Zulip Chat Archive

Stream: Machine Learning for Theorem Proving

Topic: a question about premise retrieval using lean dojo

Dhyan Aranha (Apr 12 2025 at 13:31):

Hi, I'm trying to use lean dojo's premise retriever model. In the sample code they give:

import torch
from typing import Union, List
from transformers import AutoTokenizer, AutoModelForTextEncoding

tokenizer = AutoTokenizer.from_pretrained("kaiyuy/leandojo-lean4-retriever-byt5-small")
model = AutoModelForTextEncoding.from_pretrained("kaiyuy/leandojo-lean4-retriever-byt5-small")

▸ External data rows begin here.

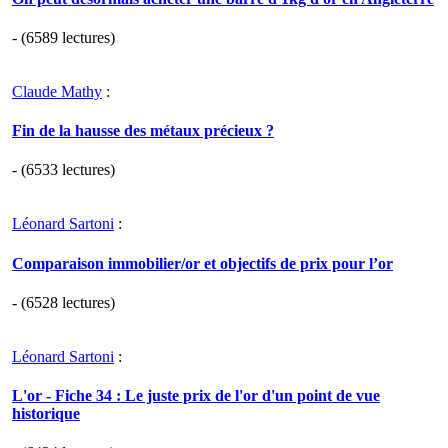
- (6589 lectures)
Claude Mathy
:
Fin de la hausse des métaux précieux ?
- (6533 lectures)
Léonard Sartoni
:
Comparaison immobilier/or et objectifs de prix pour l’or
- (6528 lectures)
Léonard Sartoni
:
L'or - Fiche 34 : Le juste prix de l'or d'un point de vue
historique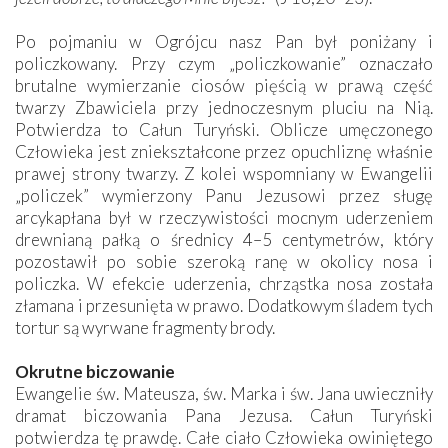
Po pojmaniu w Ogrójcu nasz Pan był poniżany i
policzkowany. Przy czym „policzkowanie” oznaczało
brutalne wymierzanie ciosów pięścią w prawą część
twarzy Zbawiciela przy jednoczesnym pluciu na Nią.
Potwierdza to Całun Turyński. Oblicze umęczonego
Człowieka jest zniekształcone przez opuchliznę właśnie
prawej strony twarzy. Z kolei wspomniany w Ewangelii
„policzek” wymierzony Panu Jezusowi przez sługę
arcykapłana był w rzeczywistości mocnym uderzeniem
drewnianą pałką o średnicy 4–5 centymetrów, który
pozostawił po sobie szeroką ranę w okolicy nosa i
policzka. W efekcie uderzenia, chrząstka nosa została
złamana i przesunięta w prawo. Dodatkowym śladem tych
tortur są wyrwane fragmenty brody.
Okrutne biczowanie
Ewangelie św. Mateusza, św. Marka i św. Jana uwieczniły
dramat biczowania Pana Jezusa. Całun Turyński
potwierdza tę prawdę. Całe ciało Człowieka owiniętego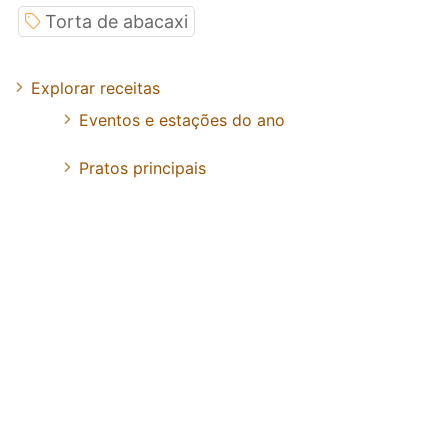
Torta de abacaxi
Explorar receitas
Eventos e estações do ano
Pratos principais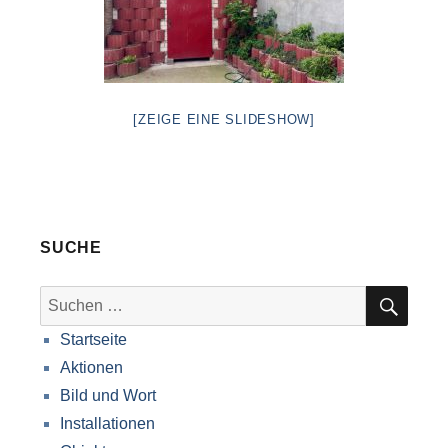
[ZEIGE EINE SLIDESHOW]
SUCHE
SUC
Suche
nach:
Startseite
Aktionen
Bild und Wort
Installationen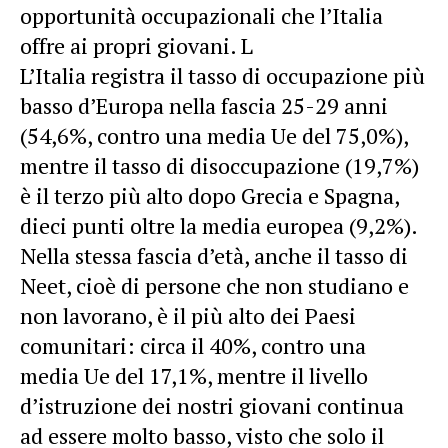
opportunità occupazionali che l’Italia
offre ai propri giovani. L
L’Italia registra il tasso di occupazione più
basso d’Europa nella fascia 25-29 anni
(54,6%, contro una media Ue del 75,0%),
mentre il tasso di disoccupazione (19,7%)
è il terzo più alto dopo Grecia e Spagna,
dieci punti oltre la media europea (9,2%).
Nella stessa fascia d’età, anche il tasso di
Neet, cioè di persone che non studiano e
non lavorano, è il più alto dei Paesi
comunitari: circa il 40%, contro una
media Ue del 17,1%, mentre il livello
d’istruzione dei nostri giovani continua
ad essere molto basso, visto che solo il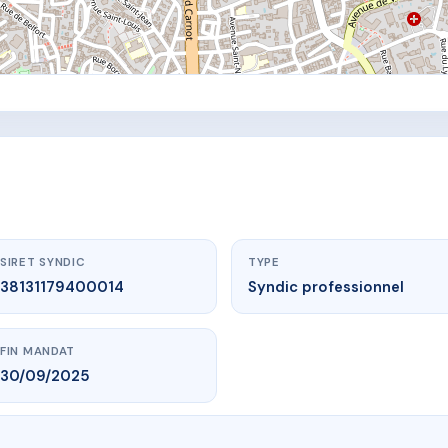
SIRET SYNDIC
TYPE
38131179400014
Syndic professionnel
FIN MANDAT
30/09/2025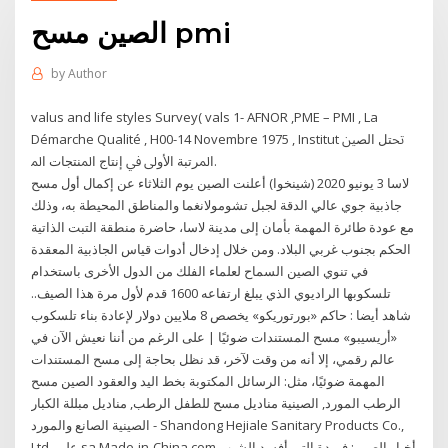
الصين مسح pmi
by
Author
valus and life styles Survey( vals 1- AFNOR ,PME – PMI , La
Démarche Qualité , H00-14 Novembre 1975 , Institut ﲢﺘﻞ ﺍﻟﺼﲔ
ﺍﳌﺮﺗﺒﺔ ﺍﻷﻭﱃ ﰲ ﺇﻧﺘﺎﺝ ﺍﳌﻨﺘﺠﺎﺕ ﺍﳌ.
لاسا 3 يونيو 2020 (شينخوا) أعلنت الصين يوم الثلاثاء عن إكمال أول مسح
جاذبية جوي عالي الدقة لجبل تشومولانغما والمناطق المحيطة به، وذلك
مع عودة طائرة المهمة بأمان إلى مدينة لاسا، حاضرة منطقة التبت الذاتية
الحكم بجنوب غربي البلاد. ومن خلال إدخال أدوات قياس الجاذبية المعقدة
في تنوي الصين السماح لعلماء الفلك من الدول الأخرى باستخدام
تلسكوبها الراديوي الذي يبلغ ارتفاعه 1600 قدم لأول مرة هذا الصيف..
شاهد أيضا : حاكم «بورتوريكو» يخصص 8 ملايين دولار لإعادة بناء تلسكوب
«أريسيبو» مسح المستندات ضوئيًا | على الرغم من أننا نعيش الآن في
عالم رقمي، إلا أنه من وقت لآخر، قد نظل بحاجة إلى مسح المستندات
المهمة ضوئيًا، مثل: الرسائل المكتوبة بخط اليد والعقود الصين مسح
الرطب المورد, الصينية مناديل مسح للطفل الرطب, مناديل مبللة الكبار
الصينية الصانع والمورد - Shandong Hejiale Sanitary Products Co.,
Ltd. على sa.Made-in-China.com أخبار الصين; فريدة التي أفسد الشيب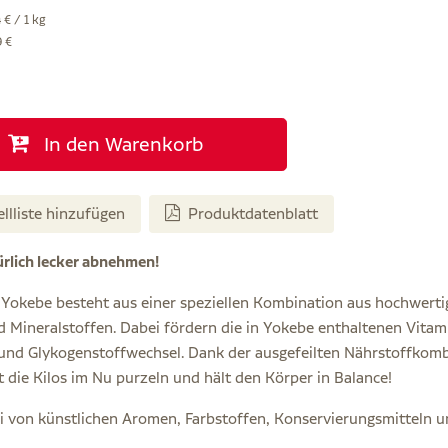
 € / 1 kg
9 €
In den Warenkorb
ellliste hinzufügen
Produktdatenblatt
rlich lecker abnehmen!
 Yokebe besteht aus einer speziellen Kombination aus hochwerti
 Mineralstoffen. Dabei fördern die in Yokebe enthaltenen Vitam
und Glykogenstoffwechsel. Dank der ausgefeilten Nährstoffkomb
die Kilos im Nu purzeln und hält den Körper in Balance!
ei von künstlichen Aromen, Farbstoffen, Konservierungsmitteln u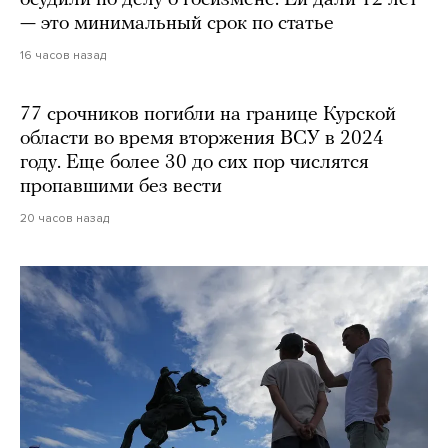
— это минимальный срок по статье
16 часов назад
77 срочников погибли на границе Курской
области во время вторжения ВСУ в 2024
году. Еще более 30 до сих пор числятся
пропавшими без вести
20 часов назад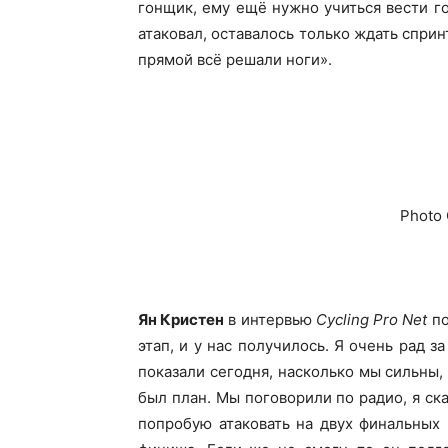
гонщик, ему ещё нужно учиться вести го
атаковал, оставалось только ждать сприн
прямой всё решали ноги».
Photo 
Ян Кристен
в интервью
Cycling Pro Net
по
этап, и у нас получилось. Я очень рад 
показали сегодня, насколько мы сильны, 
был план. Мы поговорили по радио, я ска
попробую атаковать на двух финальных 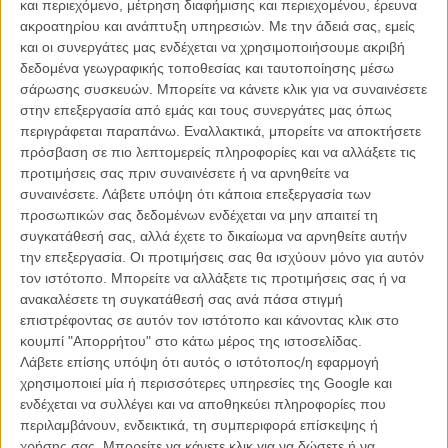
και περιεχόμενο, μέτρηση διαφήμισης και περιεχομένου, έρευνα
πραγματοποίησαν δημόσια πρώτη προβολή (φεστιβάλ, διανομή,
ακροατηρίου και ανάπτυξη υπηρεσιών.
Με την άδειά σας, εμείς
κτλ) από την 1.1.2013 έως και 31.12.2013, ενώ απαραίτητος
και οι συνεργάτες μας ενδέχεται να χρησιμοποιήσουμε ακριβή
κανόνας είναι να έχουν πιστοποιητικό ελληνικότητας από το
δεδομένα γεωγραφικής τοποθεσίας και ταυτοποίησης μέσω
Ελληνικό Κέντρο Κινηματογράφου και να είναι ελληνικής παραγωγής
σάρωσης συσκευών. Μπορείτε να κάνετε κλικ για να συναινέσετε
ή συμπαραγωγής. Να σημειωθεί εδώ πως όσες ταινίες
στην επεξεργασία από εμάς και τους συνεργάτες μας όπως
πραγματοποιήσαν δημόσια πρώτη προβολή μέσα στο 2013, αλλά
περιγράφεται παραπάνω. Εναλλακτικά, μπορείτε να αποκτήσετε
δεν υποβλήθηκαν στα βραβεία της Ακαδημίας, δεν θα έχουν
πρόσβαση σε πιο λεπτομερείς πληροφορίες και να αλλάξετε τις
δικαίωμα να συμμετέχουν σε επόμενη χρονιά.
προτιμήσεις σας πριν συναινέσετε ή να αρνηθείτε να
συναινέσετε.
Λάβετε υπόψη ότι κάποια επεξεργασία των
Οι ενδιαφερόμενοι μπορούν να υποβάλλουν τις ταινίες τους στην
προσωπικών σας δεδομένων ενδέχεται να μην απαιτεί τη
Ελληνική Ακαδημία Κινηματογράφου μέχρι και τις 15 Ιανουαρίου.
συγκατάθεσή σας, αλλά έχετε το δικαίωμα να αρνηθείτε αυτήν
Ολες οι αιτήσεις (για ταινία μεγάλου μήκους μυθοπλασίας, για
την επεξεργασία. Οι προτιμήσεις σας θα ισχύουν μόνο για αυτόν
ντοκιμαντέρ και για ταινία μικρού μήκους), αλλά και ο κανονισμός
τον ιστότοπο. Μπορείτε να αλλάξετε τις προτιμήσεις σας ή να
των βραβείων και τα στοιχεία επικοινωνίας με την Ελληνική
ανακαλέσετε τη συγκατάθεσή σας ανά πάσα στιγμή
Ακαδημία Κινηματογράφου βρίσκονται στην πρώτη σελίδα του
επιστρέφοντας σε αυτόν τον ιστότοπο και κάνοντας κλικ στο
επίσημου site
της Ακαδημίας.
κουμπί "Απορρήτου" στο κάτω μέρος της ιστοσελίδας.
Λάβετε επίσης υπόψη ότι αυτός ο ιστότοπος/η εφαρμογή
Μπαίνοντας στον πέμπτο της χρόνο, η Ελληνική Ακαδημία
χρησιμοποιεί μία ή περισσότερες υπηρεσίες της Google και
Κινηματογράφου, με νέο Πρόεδρο τον παραγωγό Βασίλη Κατσούφη
ενδέχεται να συλλέγει και να αποθηκεύει πληροφορίες που
(διαβάστε εδώ την αποκλειστική του συνέντευξη στο Flix)
, θα
περιλαμβάνουν, ενδεικτικά, τη συμπεριφορά επίσκεψης ή
διοργανώσει, σε συνεργασία με τους παραγωγούς, καμπάνια
χρήσης σας. Μπορείτε να κάνετε κλικ για να δώσετε ή να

state = "n : ℕ\n⊢ gcd n n = n"
premises = [
  "<a>vsub_eq_zero_iff_eq</a> @[simp] lemma vsub_eq_zero_iff_eq {p1 p2 : P} : p1 -ᵥ p2 = (0 : G) ↔ p1 = p2",
  "<a>is_scalar_tower.coe_to_alg_hom'</a> @[simp] lemma coe_to_alg_hom' : (to_alg_hom R S A : S → A) = algebra_map S A",
  "<a>polynomial.X_sub_C_ne_zero</a> theorem X_sub_C_ne_zero (r : R) : X - C r ≠ 0",
  "<a>forall_true_iff</a> theorem forall_true_iff : (α → true) ↔ true",
  "def <a>Nat.gcd</a> : Nat → Nat → Nat\n| 0        y := y\n| (succ x) y := have y % succ x < succ x, from mod_lt _ $ succ_pos _,\n                gcd (y % succ x) (succ x)",
  "@[simp] theorem <a>Nat.gcd_zero_left</a> (x : Nat) : gcd 0 x = x",
  "@[simp] theorem <a>Nat.gcd_succ</a> (x y : Nat) : gcd (succ x) y = gcd (y % succ x) (succ x)",
  "@[simp] theorem <a>Nat.mod_self</a> (n : Nat) : n % n = 0",
]  # A corpus of premises to retrieve from.

@torch.no_grad()
def encode(s: Union[str, List[str]]) -> torch.Tensor:
    """Encode texts into feature vectors."""
    if isinstance(s, str):
        s = [s]
        should_squeeze = True
    else:
        should_squeeze = False
    tokenized_s = tokenizer(s, return_tensors="pt", padding=True)
    hidden_state = model(tokenized_s.input_ids).last_hidden_state
    lens = tokenized_s.attention_mask.sum(dim=1)
    features = (hidden_state * tokenized_s.attention_mask.unsqueeze(2)).sum(dim=1) / lens.unsqueeze(1)
    if should_squeeze:
      features = features.squeeze()
    return features

@torch.no_grad()
def retrieve(state: str, premises: List[str], k: int) -> List[str]:
    """Retrieve the top-k premises given a state."""
    state_emb = encode(state)
    premise_embs = encode(premises)
    scores = (state_emb @ premise_embs.T)
    topk = scores.topk(k).indices.tolist()
    return [premises[i] for i in topk]

for p in retrieve(state, premises, k=4):
    print(p, end="\n\n")

It seems like if I want to apply this to different statements then I need to supply "a corpus of premises to retrieve from". But In general I have no clue how to do this for say a different problem. Is there some way to get lean dojo to actually generate a lists of possible premises to retrieve from?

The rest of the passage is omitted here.